19 January 2004

Status of Farces

Bremer's trips to Washington are developing into a record of disaster. Adnan Pachachi seems to be joining the circus.

According to the Los Angeles Times:

Pachachi said there could be changes in the selection of the members of the organizing committees, in the nomination of people to the caucuses, and in the selection process for delegates within the caucus.

One idea under discussion would be to stick with the caucus approach ? although with a broadened membership ? but to hold a popular vote on the representatives chosen in each governorate.

If the slate was rejected, then the caucus would have to choose a new group.

Another option would to allow a three-week period of popular consideration of the delegates chosen by the caucus and if there was a movement against any members, then the caucus would have to vote a new slate.

This is idiocy, pure and simple. If a popular vote can be held, then why not a free and direct election? So are we to assume that the US is engaged in idiocy or are we to assume some other motive for the desperate drive to transfer sovereignty to an unelected government?

The truth, as blogged below, is that the technical issues would only require postponement to September, that Bremer failed to tell this to the IGC before persuading them to sign up to the November agreement, and that IGC members are on record as saying the possibility of a September electoral roll would have made a difference to their decision.

The other item on the CPA agenda is an agreement, by March, on the future of US forces in Iraq. According to Jonathon Steele:

The other new element in the US plan was that power would be transferred to the new government at the end of June. This would allow Bush to claim mission accomplished. Barely a year after the invasion, Iraqis would have a legitimate government at last. It would invite US troops to stay, but these could gradually be reduced in number or pulled back to bases in Iraq, as new Iraqi security forces were built up. US casualties would fall, the invasion would have been legitimised, and Messrs Dean and Clark would have to shut up.

Now the whole thing is in ruins. Ayatollah Sistani refuses to drop his opposition, and people were out on the street in Basra last week to support his line. Protests may spread to other Shia cities. The latest allegations of US and British torture of detainees will only inflame passions. Worst of all for Washington, Sistani has made it clear that no government which is undemocratically appointed will have the right to ask American troops to stay.

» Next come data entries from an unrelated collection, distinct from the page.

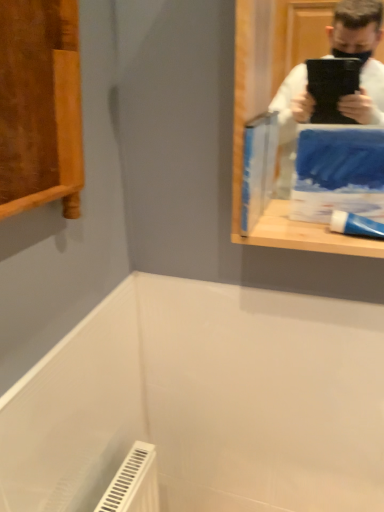 Question: Is blue paper at upper right, positioned as the second paperback book in right-to-left order, completely or partially outside of white glossy toothpaste at right?

Choices:
 (A) no
 (B) yes

Answer: (B)

Question: Is blue paper at upper right, marked as the 1th paperback book in a left-to-right arrangement, directly adjacent to white glossy toothpaste at right?

Choices:
 (A) no
 (B) yes

Answer: (A)

Question: From the image's perspective, is blue paper at upper right, positioned as the second paperback book in right-to-left order, under white glossy toothpaste at right?

Choices:
 (A) yes
 (B) no

Answer: (B)

Question: Does blue paper at upper right, marked as the 1th paperback book in a left-to-right arrangement, lie behind white glossy toothpaste at right?

Choices:
 (A) yes
 (B) no

Answer: (A)

Question: Does blue paper at upper right, marked as the 1th paperback book in a left-to-right arrangement, have a smaller size compared to white glossy toothpaste at right?

Choices:
 (A) no
 (B) yes

Answer: (A)

Question: Based on their sizes in the image, would you say white glossy toothpaste at right is bigger or smaller than blue paper at upper right, positioned as the second paperback book in right-to-left order?

Choices:
 (A) small
 (B) big

Answer: (A)

Question: Considering the positions of white glossy toothpaste at right and blue paper at upper right, positioned as the second paperback book in right-to-left order, in the image, is white glossy toothpaste at right wider or thinner than blue paper at upper right, positioned as the second paperback book in right-to-left order,?

Choices:
 (A) wide
 (B) thin

Answer: (A)

Question: Is white glossy toothpaste at right in front of or behind blue paper at upper right, positioned as the second paperback book in right-to-left order, in the image?

Choices:
 (A) behind
 (B) front

Answer: (B)

Question: From a real-world perspective, is white glossy toothpaste at right above or below blue paper at upper right, marked as the 1th paperback book in a left-to-right arrangement?

Choices:
 (A) below
 (B) above

Answer: (A)

Question: Is blue paper at upper right, marked as the 1th paperback book in a left-to-right arrangement, in front of or behind blue matte paperback book at upper right, the second paperback book viewed from the left, in the image?

Choices:
 (A) front
 (B) behind

Answer: (B)

Question: Is blue paper at upper right, marked as the 1th paperback book in a left-to-right arrangement, situated inside blue matte paperback book at upper right, the second paperback book viewed from the left, or outside?

Choices:
 (A) outside
 (B) inside

Answer: (A)

Question: From the image's perspective, is blue paper at upper right, marked as the 1th paperback book in a left-to-right arrangement, above or below blue matte paperback book at upper right, the 1th paperback book from the right?

Choices:
 (A) above
 (B) below

Answer: (A)

Question: Considering the positions of point (x=271, y=188) and point (x=349, y=206), is point (x=271, y=188) closer or farther from the camera than point (x=349, y=206)?

Choices:
 (A) closer
 (B) farther

Answer: (B)

Question: In terms of width, does white glossy toothpaste at right look wider or thinner when compared to blue matte paperback book at upper right, the 1th paperback book from the right?

Choices:
 (A) wide
 (B) thin

Answer: (A)

Question: Looking at the image, does white glossy toothpaste at right seem bigger or smaller compared to blue matte paperback book at upper right, the second paperback book viewed from the left?

Choices:
 (A) small
 (B) big

Answer: (A) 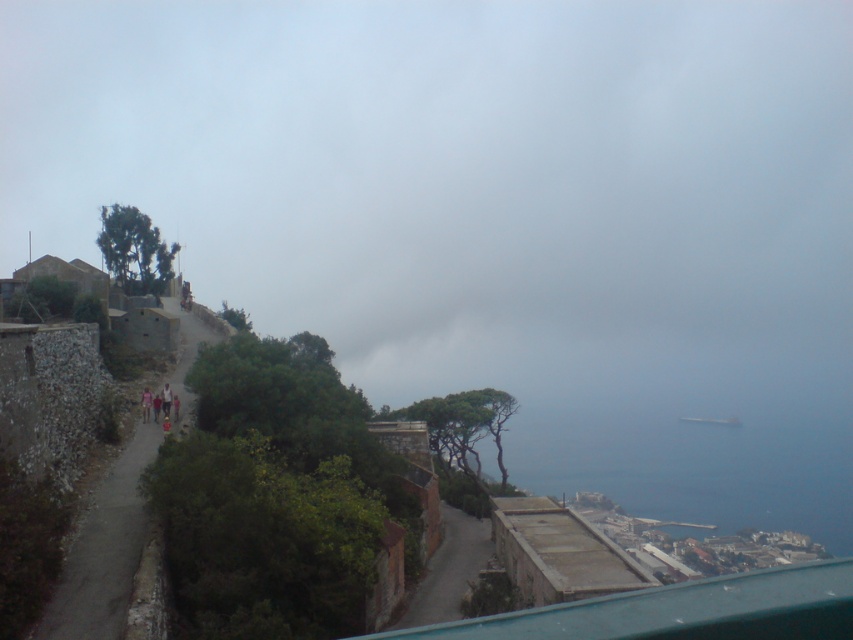 You are a hiker on the narrow pathway through greenery bordered by stone walls. You want to reach the blue water at lower right but need to navigate around the gray fog at upper center. Which direction should you move to avoid the fog and head toward the water?

The gray fog at upper center is positioned over the blue water at lower right, so to avoid the fog and head toward the blue water at lower right, you should move downward along the path away from the fog.

You are standing at the point with coordinates (469, 186) in the coastal scene. What do you see there?

At point (469, 186) lies gray fog at upper center. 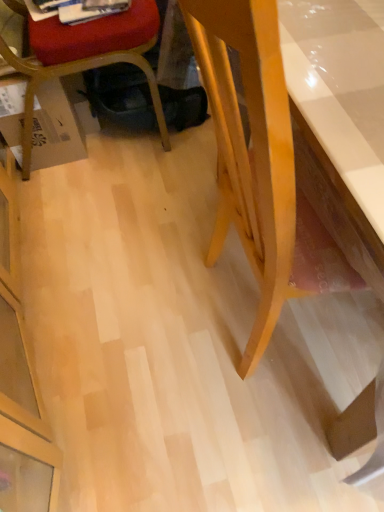 Measure the distance between white glossy magazine at upper left and camera.

white glossy magazine at upper left and camera are 1.26 meters apart from each other.

What do you see at coordinates (74, 11) in the screenshot? This screenshot has width=384, height=512. I see `white glossy magazine at upper left` at bounding box center [74, 11].

Describe the element at coordinates (251, 148) in the screenshot. I see `light wood desk at right` at that location.

The height and width of the screenshot is (512, 384). I want to click on light wood desk at right, so click(251, 148).

Where is `matte plastic chair at lower left`? This screenshot has width=384, height=512. matte plastic chair at lower left is located at coordinates (85, 55).

This screenshot has width=384, height=512. What are the coordinates of `brown cardboard box at lower left` in the screenshot? It's located at point(55,128).

Is white glossy magazine at upper left further to the viewer compared to brown cardboard box at lower left?

That is False.

Is white glossy magazine at upper left at the right side of brown cardboard box at lower left?

Yes.

Based on the photo, which of these two, white glossy magazine at upper left or brown cardboard box at lower left, stands shorter?

With less height is white glossy magazine at upper left.

How far apart are white glossy magazine at upper left and brown cardboard box at lower left?

white glossy magazine at upper left is 12.08 inches from brown cardboard box at lower left.

In the scene shown: Is the surface of matte plastic chair at lower left in direct contact with light wood desk at right?

No.

Does matte plastic chair at lower left come behind light wood desk at right?

That is True.

From the image's perspective, which object appears higher, matte plastic chair at lower left or light wood desk at right?

matte plastic chair at lower left.

In the scene shown: Is white glossy magazine at upper left positioned with its back to matte plastic chair at lower left?

Yes, white glossy magazine at upper left is positioned with its back facing matte plastic chair at lower left.

Is white glossy magazine at upper left positioned before matte plastic chair at lower left?

No, it is not.

Is white glossy magazine at upper left touching matte plastic chair at lower left?

No, white glossy magazine at upper left is not beside matte plastic chair at lower left.

Locate an element on the screen. The image size is (384, 512). magazine above the matte plastic chair at lower left (from the image's perspective) is located at coordinates (74, 11).

Who is shorter, white glossy magazine at upper left or light wood desk at right?

Standing shorter between the two is white glossy magazine at upper left.

Considering the sizes of objects white glossy magazine at upper left and light wood desk at right in the image provided, who is wider, white glossy magazine at upper left or light wood desk at right?

light wood desk at right.

Is white glossy magazine at upper left positioned far away from light wood desk at right?

white glossy magazine at upper left is actually quite close to light wood desk at right.

Is white glossy magazine at upper left to the left of light wood desk at right from the viewer's perspective?

Indeed, white glossy magazine at upper left is positioned on the left side of light wood desk at right.

Is matte plastic chair at lower left far from brown cardboard box at lower left?

matte plastic chair at lower left is actually quite close to brown cardboard box at lower left.

From a real-world perspective, which is physically above, matte plastic chair at lower left or brown cardboard box at lower left?

In real-world perspective, matte plastic chair at lower left is above.

Locate an element on the screen. The image size is (384, 512). chair positioned vertically above the brown cardboard box at lower left (from a real-world perspective) is located at coordinates (85, 55).

Is point (272, 221) closer to camera compared to point (31, 42)?

Yes, point (272, 221) is closer to viewer.

Is light wood desk at right shorter than matte plastic chair at lower left?

Incorrect, the height of light wood desk at right does not fall short of that of matte plastic chair at lower left.

Locate an element on the screen. chair on the left of light wood desk at right is located at coordinates [x=85, y=55].

Visually, is light wood desk at right positioned to the left or to the right of brown cardboard box at lower left?

Based on their positions, light wood desk at right is located to the right of brown cardboard box at lower left.

Does light wood desk at right have a smaller size compared to brown cardboard box at lower left?

No, light wood desk at right is not smaller than brown cardboard box at lower left.

Is light wood desk at right taller or shorter than brown cardboard box at lower left?

Considering their sizes, light wood desk at right has more height than brown cardboard box at lower left.

From the image's perspective, which one is positioned higher, light wood desk at right or brown cardboard box at lower left?

brown cardboard box at lower left, from the image's perspective.

Find the location of a particular element. Image resolution: width=384 pixels, height=512 pixels. cardboard box on the left of white glossy magazine at upper left is located at coordinates (55, 128).

In the image, there is a light wood desk at right. At what (x,y) coordinates should I click in order to perform the action: click on chair above it (from the image's perspective). Please return your answer as a coordinate pair (x, y). Looking at the image, I should click on (85, 55).

In the scene shown: Looking at the image, which one is located further to light wood desk at right, brown cardboard box at lower left or white glossy magazine at upper left?

The object further to light wood desk at right is white glossy magazine at upper left.

Which object lies nearer to the anchor point brown cardboard box at lower left, matte plastic chair at lower left or light wood desk at right?

matte plastic chair at lower left is closer to brown cardboard box at lower left.

From the image, which object appears to be farther from white glossy magazine at upper left, brown cardboard box at lower left or matte plastic chair at lower left?

Among the two, brown cardboard box at lower left is located further to white glossy magazine at upper left.

When comparing their distances from white glossy magazine at upper left, does matte plastic chair at lower left or light wood desk at right seem further?

light wood desk at right is further to white glossy magazine at upper left.

When comparing their distances from matte plastic chair at lower left, does light wood desk at right or brown cardboard box at lower left seem further?

Based on the image, light wood desk at right appears to be further to matte plastic chair at lower left.

In the scene shown: Looking at the image, which one is located further to matte plastic chair at lower left, white glossy magazine at upper left or light wood desk at right?

light wood desk at right lies further to matte plastic chair at lower left than the other object.

Considering their positions, is matte plastic chair at lower left positioned further to light wood desk at right than white glossy magazine at upper left?

The object further to light wood desk at right is white glossy magazine at upper left.

Which object lies nearer to the anchor point light wood desk at right, white glossy magazine at upper left or brown cardboard box at lower left?

Based on the image, brown cardboard box at lower left appears to be nearer to light wood desk at right.

Locate an element on the screen. chair between brown cardboard box at lower left and light wood desk at right from left to right is located at coordinates (85, 55).

The height and width of the screenshot is (512, 384). Find the location of `magazine between matte plastic chair at lower left and light wood desk at right`. magazine between matte plastic chair at lower left and light wood desk at right is located at coordinates (74, 11).

The width and height of the screenshot is (384, 512). What are the coordinates of `magazine between brown cardboard box at lower left and light wood desk at right from left to right` in the screenshot? It's located at (74, 11).

I want to click on chair between white glossy magazine at upper left and brown cardboard box at lower left in the up-down direction, so click(x=85, y=55). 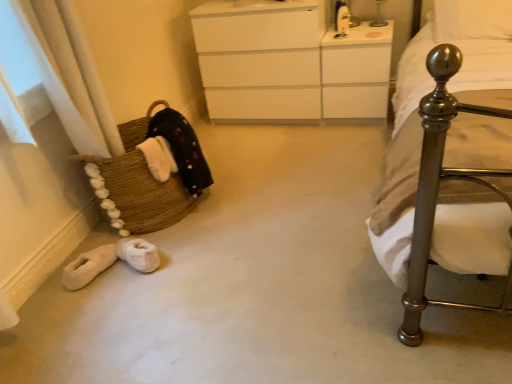 Question: Is point (379, 24) closer or farther from the camera than point (437, 66)?

Choices:
 (A) closer
 (B) farther

Answer: (B)

Question: From the image's perspective, is metallic glass table lamp at upper center above or below polished metal bed at right?

Choices:
 (A) above
 (B) below

Answer: (A)

Question: Which object is positioned closest to the white soft pillow at upper right?

Choices:
 (A) metallic glass table lamp at upper center
 (B) polished metal bed at right
 (C) brown woven basket at left
 (D) white glossy vanity at upper center
 (E) white matte chest of drawers at center

Answer: (B)

Question: Which object is positioned closest to the white glossy vanity at upper center?

Choices:
 (A) metallic glass table lamp at upper center
 (B) brown woven basket at left
 (C) polished metal bed at right
 (D) white soft pillow at upper right
 (E) white matte chest of drawers at center

Answer: (E) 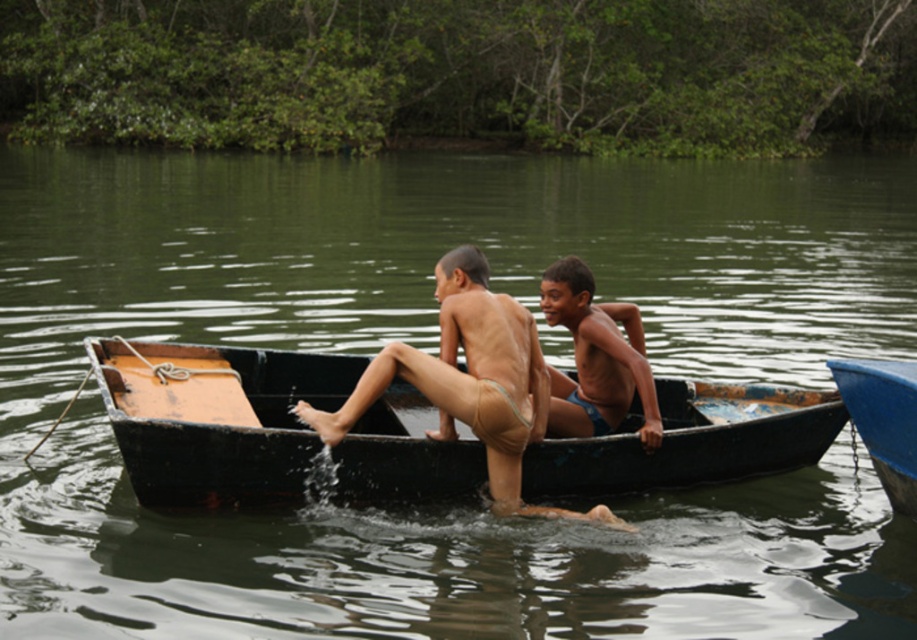 Question: Is blue fabric shorts at center positioned in front of blue glossy canoe at right?

Choices:
 (A) no
 (B) yes

Answer: (A)

Question: Considering the real-world distances, which object is closest to the blue fabric shorts at center?

Choices:
 (A) rusty metal canoe at center
 (B) blue glossy canoe at right

Answer: (B)

Question: Which object is the farthest from the rusty metal canoe at center?

Choices:
 (A) blue glossy canoe at right
 (B) blue fabric shorts at center

Answer: (A)

Question: Is rusty metal canoe at center smaller than blue glossy canoe at right?

Choices:
 (A) yes
 (B) no

Answer: (A)

Question: Is the position of blue fabric shorts at center less distant than that of blue glossy canoe at right?

Choices:
 (A) yes
 (B) no

Answer: (B)

Question: Which point is farther to the camera?

Choices:
 (A) (623, 305)
 (B) (898, 440)

Answer: (A) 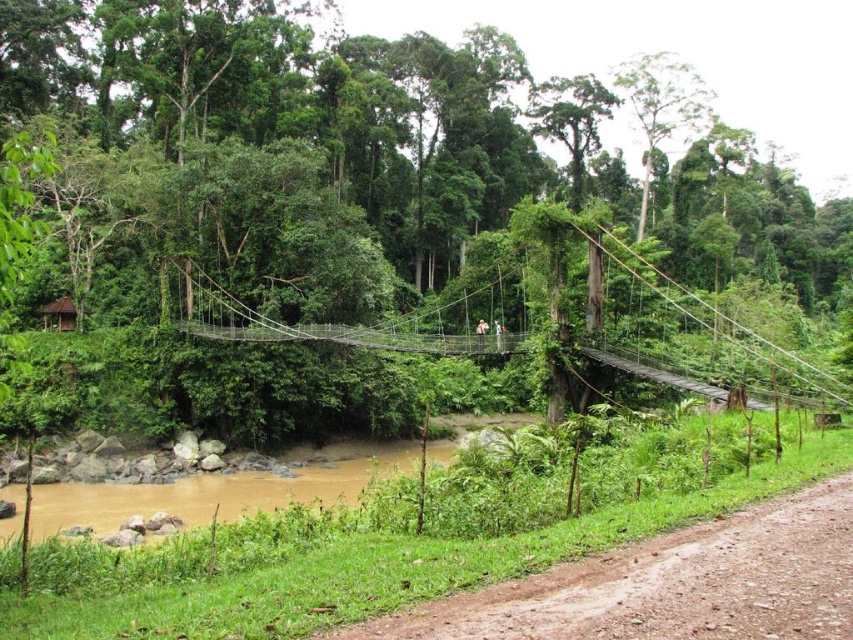 You are a hiker planning to cross the wire mesh bridge at center. You see the brown dirt track at lower right. Which path should you take first to reach the bridge?

You should take the brown dirt track at lower right first because it is closer to you than the wire mesh bridge at center, so you need to walk towards the bridge from there.

Consider the image. You are a hiker planning to cross the wire mesh bridge at center. From your current position on the brown dirt track at lower right, which direction should you move to reach the bridge?

The brown dirt track at lower right has a lesser height compared to the wire mesh bridge at center, so you should move upwards to reach the bridge. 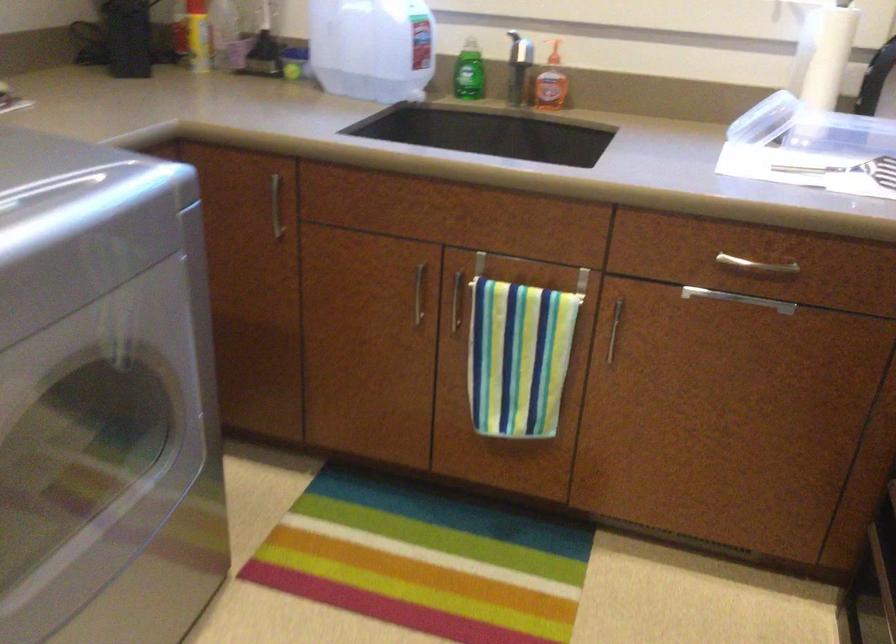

My guess is that March agreement, when and if we see it will commit any future Iraqi government, elected or unelected, to accepting the occupation into the longterm future. I seriously suspect any IGC member on record as consenting to that limit on Iraqi sovereignty will find that smoke and mirrors do not go over well when and if a free and fair election is ever held.

This is a long way from the highminded rhetoric of democratising the entire Middle East. But then that's what happens when moral clarity and the forward strategy of freedom are only a smoke screen for electoral clarity.